If the CIP, in its current incarnation, tells us one thing, it is that we are not banking on the future—we are banking on hope. Lebanon is attempting to raise some $20 billion in new money, whether in the form of public-private partnerships (PPP), grants, or concessional lending, all of which will have to be reimbursed in one way or another; no one invests without the expectation of returns.

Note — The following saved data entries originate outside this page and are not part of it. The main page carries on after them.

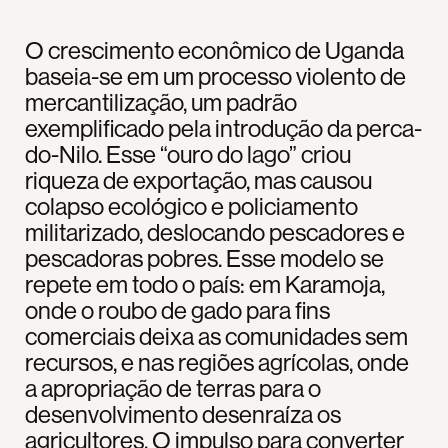
O crescimento econômico de Uganda
baseia-se em um processo violento de
mercantilização, um padrão
exemplificado pela introdução da perca-
do-Nilo. Esse “ouro do lago” criou
riqueza de exportação, mas causou
colapso ecológico e policiamento
militarizado, deslocando pescadores e
pescadoras pobres. Esse modelo se
repete em todo o país: em Karamoja,
onde o roubo de gado para fins
comerciais deixa as comunidades sem
recursos, e nas regiões agrícolas, onde
a apropriação de terras para o
desenvolvimento desenraíza os
agricultores. O impulso para converter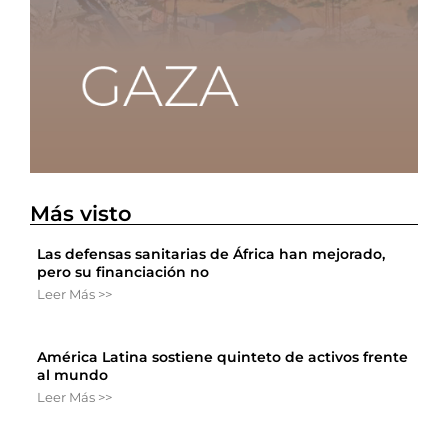
Más visto
Las defensas sanitarias de África han mejorado,
pero su financiación no
Leer Más >>
América Latina sostiene quinteto de activos frente
al mundo
Leer Más >>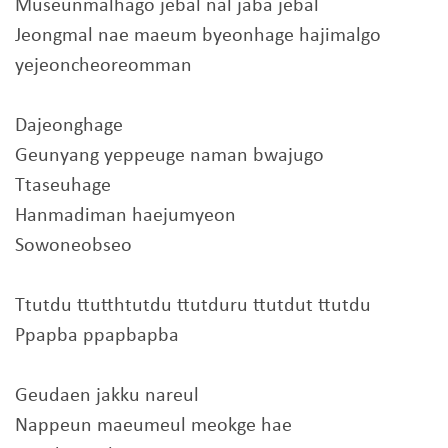
Museunmalhago jebal nal jaba jebal
Jeongmal nae maeum byeonhage hajimalgo
yejeoncheoreomman
Dajeonghage
Geunyang yeppeuge naman bwajugo
Ttaseuhage
Hanmadiman haejumyeon
Sowoneobseo
Ttutdu ttutthtutdu ttutduru ttutdut ttutdu
Ppapba ppapbapba
Geudaen jakku nareul
Nappeun maeumeul meokge hae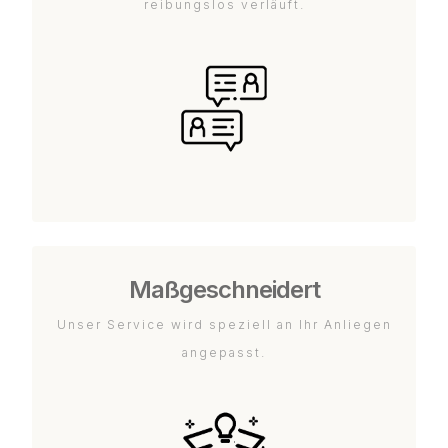
reibungslos verläuft.
Maßgeschneidert
Unser Service wird speziell an Ihr Anliegen
angepasst.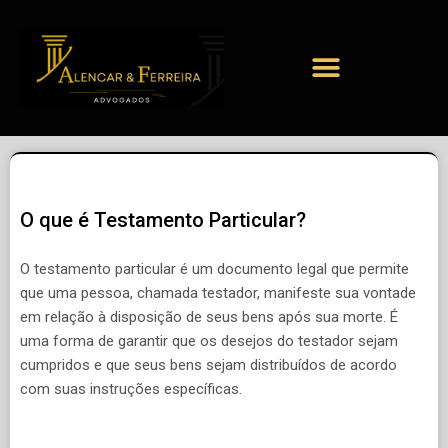
O que é Testamento Particular?
O testamento particular é um documento legal que permite
que uma pessoa, chamada testador, manifeste sua vontade
em relação à disposição de seus bens após sua morte. É
uma forma de garantir que os desejos do testador sejam
cumpridos e que seus bens sejam distribuídos de acordo
com suas instruções específicas.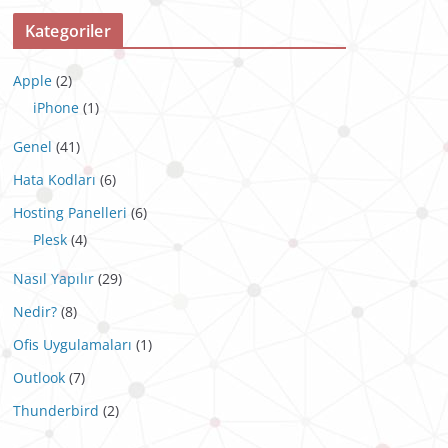
Kategoriler
Apple
(2)
iPhone
(1)
Genel
(41)
Hata Kodları
(6)
Hosting Panelleri
(6)
Plesk
(4)
Nasıl Yapılır
(29)
Nedir?
(8)
Ofis Uygulamaları
(1)
Outlook
(7)
Thunderbird
(2)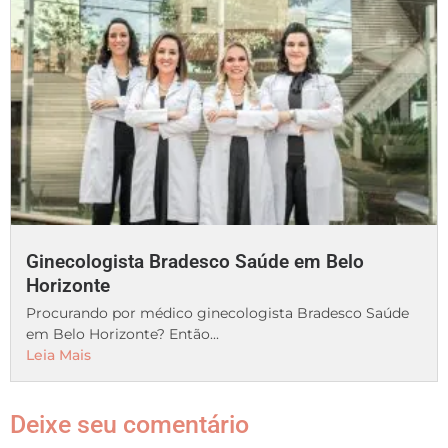
Ginecologista Bradesco Saúde em Belo
Horizonte
Procurando por médico ginecologista Bradesco Saúde
em Belo Horizonte? Então...
Leia Mais
Deixe seu comentário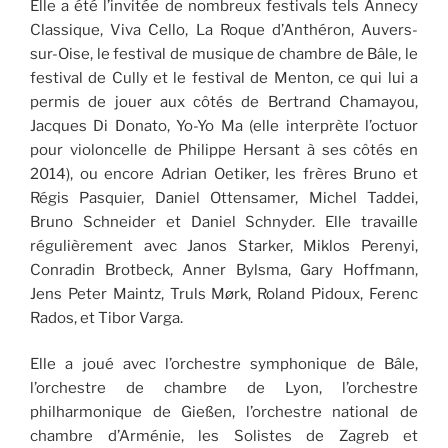
Elle a été l’invitée de nombreux festivals tels Annecy
Classique, Viva Cello, La Roque d’Anthéron, Auvers-
sur-Oise, le festival de musique de chambre de Bâle, le
festival de Cully et le festival de Menton, ce qui lui a
permis de jouer aux côtés de Bertrand Chamayou,
Jacques Di Donato, Yo-Yo Ma (elle interprète l’octuor
pour violoncelle de Philippe Hersant à ses côtés en
2014), ou encore Adrian Oetiker, les frères Bruno et
Régis Pasquier, Daniel Ottensamer, Michel Taddei,
Bruno Schneider et Daniel Schnyder. Elle travaille
régulièrement avec Janos Starker, Miklos Perenyi,
Conradin Brotbeck, Anner Bylsma, Gary Hoffmann,
Jens Peter Maintz, Truls Mørk, Roland Pidoux, Ferenc
Rados, et Tibor Varga.
Elle a joué avec l’orchestre symphonique de Bâle,
l’orchestre de chambre de Lyon, l’orchestre
philharmonique de Gießen, l’orchestre national de
chambre d’Arménie, les Solistes de Zagreb et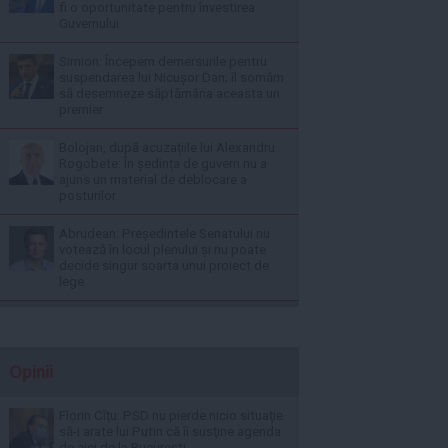
fi o oportunitate pentru învestirea
Guvernului
Simion: Începem demersurile pentru
suspendarea lui Nicușor Dan; îl somăm
să desemneze săptămâna aceasta un
premier
Bolojan, după acuzațiile lui Alexandru
Rogobete: În ședința de guvern nu a
ajuns un material de deblocare a
posturilor
Abrudean: Președintele Senatului nu
votează în locul plenului și nu poate
decide singur soarta unui proiect de
lege
Opinii
Florin Cîţu: PSD nu pierde nicio situaţie
să-i arate lui Putin că îi susţine agenda
de aici de la Bucureşti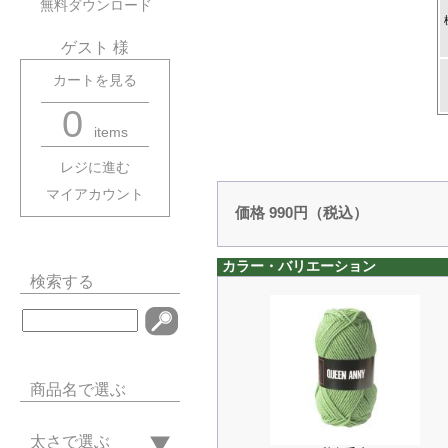
無料ダウンロード
ゲスト 様
カートを見る
0
items
レジに進む
マイアカウント
価格 990円（税込）
カラー・バリエーション
検索する
商品名で選ぶ
太さで選ぶ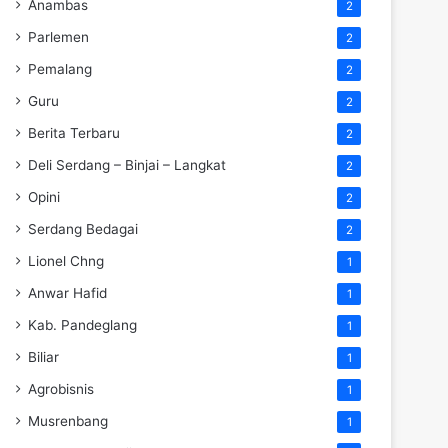
Anambas
2
Parlemen
2
Pemalang
2
Guru
2
Berita Terbaru
2
Deli Serdang – Binjai – Langkat
2
Opini
2
Serdang Bedagai
2
Lionel Chng
1
Anwar Hafid
1
Kab. Pandeglang
1
Biliar
1
Agrobisnis
1
Musrenbang
1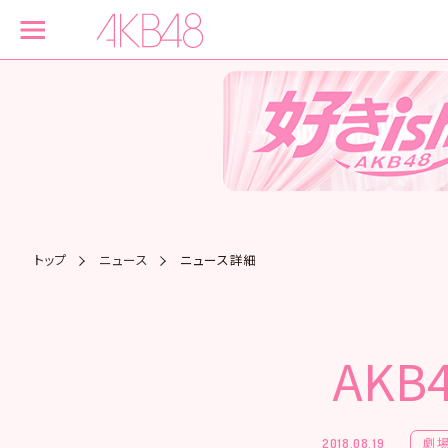
トップ
ニュース
ニュース詳細
AK
劇
2018.08.19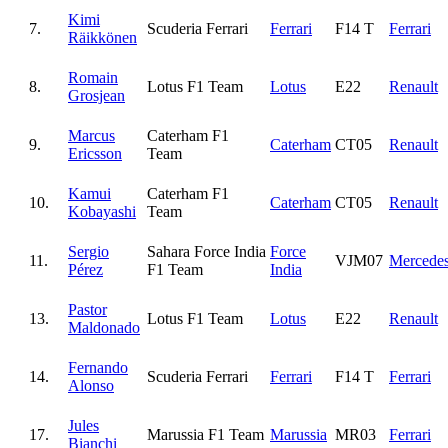
Kimi
7.
Scuderia Ferrari
Ferrari
F14 T
Ferrari
Räikkönen
Romain
8.
Lotus F1 Team
Lotus
E22
Renault
Grosjean
Marcus
Caterham F1
9.
Caterham
CT05
Renault
Ericsson
Team
Kamui
Caterham F1
10.
Caterham
CT05
Renault
Kobayashi
Team
Sergio
Sahara Force India
Force
11.
VJM07
Mercede
Pérez
F1 Team
India
Pastor
13.
Lotus F1 Team
Lotus
E22
Renault
Maldonado
Fernando
14.
Scuderia Ferrari
Ferrari
F14 T
Ferrari
Alonso
Jules
17.
Marussia F1 Team
Marussia
MR03
Ferrari
Bianchi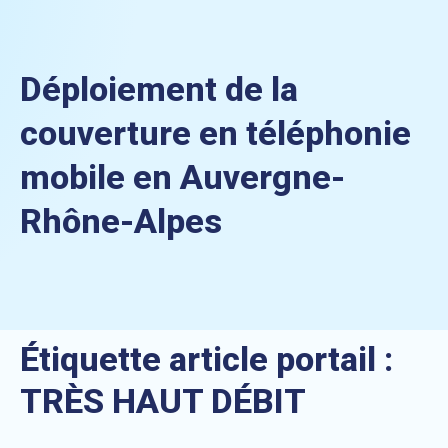
Déploiement de la
couverture en téléphonie
mobile en Auvergne-
Rhône-Alpes
Étiquette article portail :
TRÈS HAUT DÉBIT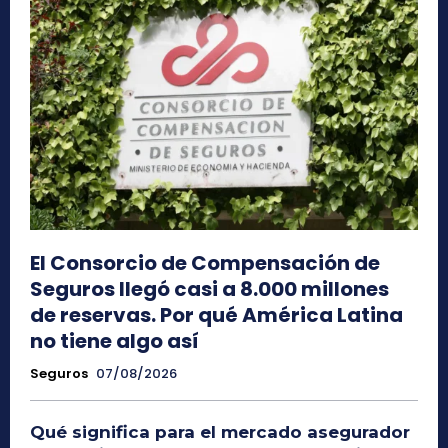
El Consorcio de Compensación de
Seguros llegó casi a 8.000 millones
de reservas. Por qué América Latina
no tiene algo así
Seguros
07/08/2026
Qué significa para el mercado asegurador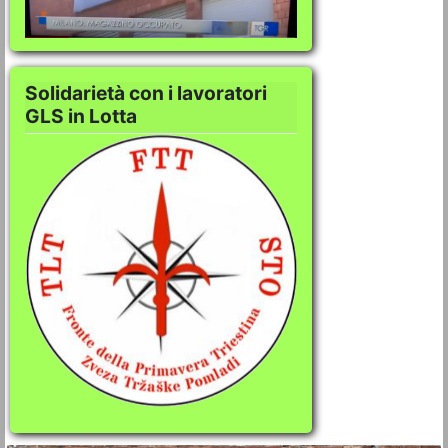
Solidarietà con i lavoratori
GLS in Lotta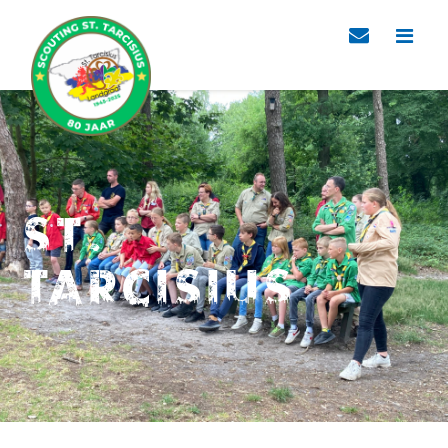
St.
Tarcisius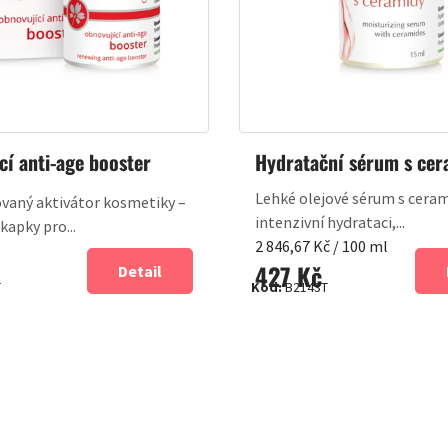
cí anti-age booster
Hydratační sérum s cer
Lehké olejové sérum s ceram
vaný aktivátor kosmetiky –
intenzivní hydrataci,...
 kapky pro...
Měrná
2 846,67 Kč / 100 ml
427 Kč
cena:
Detail
T
Kód:
B2143T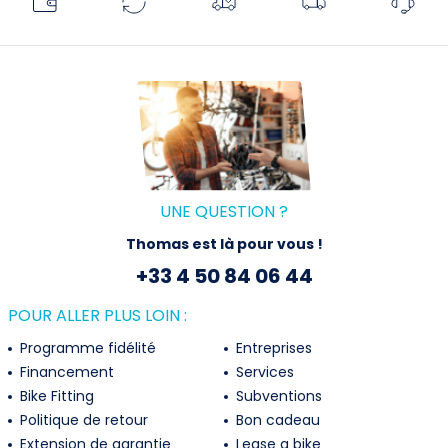
UNE QUESTION ?
Thomas est là pour vous !
+33 4 50 84 06 44
POUR ALLER PLUS LOIN :
Programme fidélité
Entreprises
Financement
Services
Bike Fitting
Subventions
Politique de retour
Bon cadeau
Extension de garantie
Lease a bike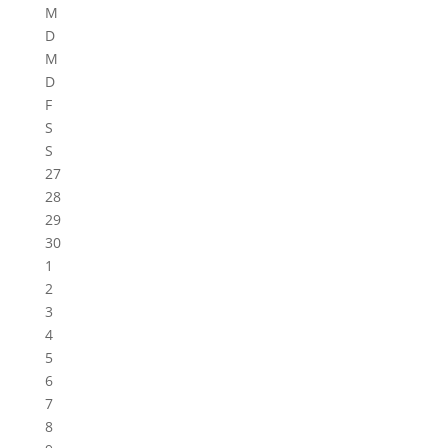
M
D
M
D
F
S
S
27
28
29
30
1
2
3
4
5
6
7
8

Repayment arrangements will likely vary by stakeholder. The World Bank, for example, would want to be reimbursed in monetary returns and is interested in avoiding the headache of Lebanese instability. The hope of institutions like the European Bank for Reconstruction and Development (EBRD) and others is to maintain stability and keep Syrian refugees from leaving Lebanon and flooding into the EU. For this, they are ready to provide concessional loans, essentially at subsidized rates of interest. But loans remain loans and, of course, EBRD would like to get their money back, with a little bit of compensation for their time and effort. PPP partners will hold similar expectations in the sense that they may want to help Lebanon, but with clear expectation of investment security and profits. Some Lebanese, be they locals or diaspora, may be interested in doing something for their country, but even they will expect to see real returns on their investments. Taking on $20 billion in debt to pay for these projects means Lebanon would have an obligation of $20 billion, meaning each and every Lebanese national acquires a future obligation, piling on burden to our collective responsibility. So we as a society have to be aware of that.

Painful reforms

Lawmakers are considering a 5 or 6 percent budget position cut to state spending that the cabinet endorsed in mid-March. What we spent in 2017, almost $16 billion, is lower than the new obligations that the CIP could represent, $20 billion. If we borrow this money, it is just reshaping and increasing our obligation. Our public debt is now over $80 billion, and new debt from implementing the CIP means we are burdening new generations long into the future. These obligations will only be met if there is an increase in economic productivity, and economists Executive spoke with predict that Lebanon needs to achieve, over many years, at least an 8 percent annual growth rate to claw its way out from under the public debt.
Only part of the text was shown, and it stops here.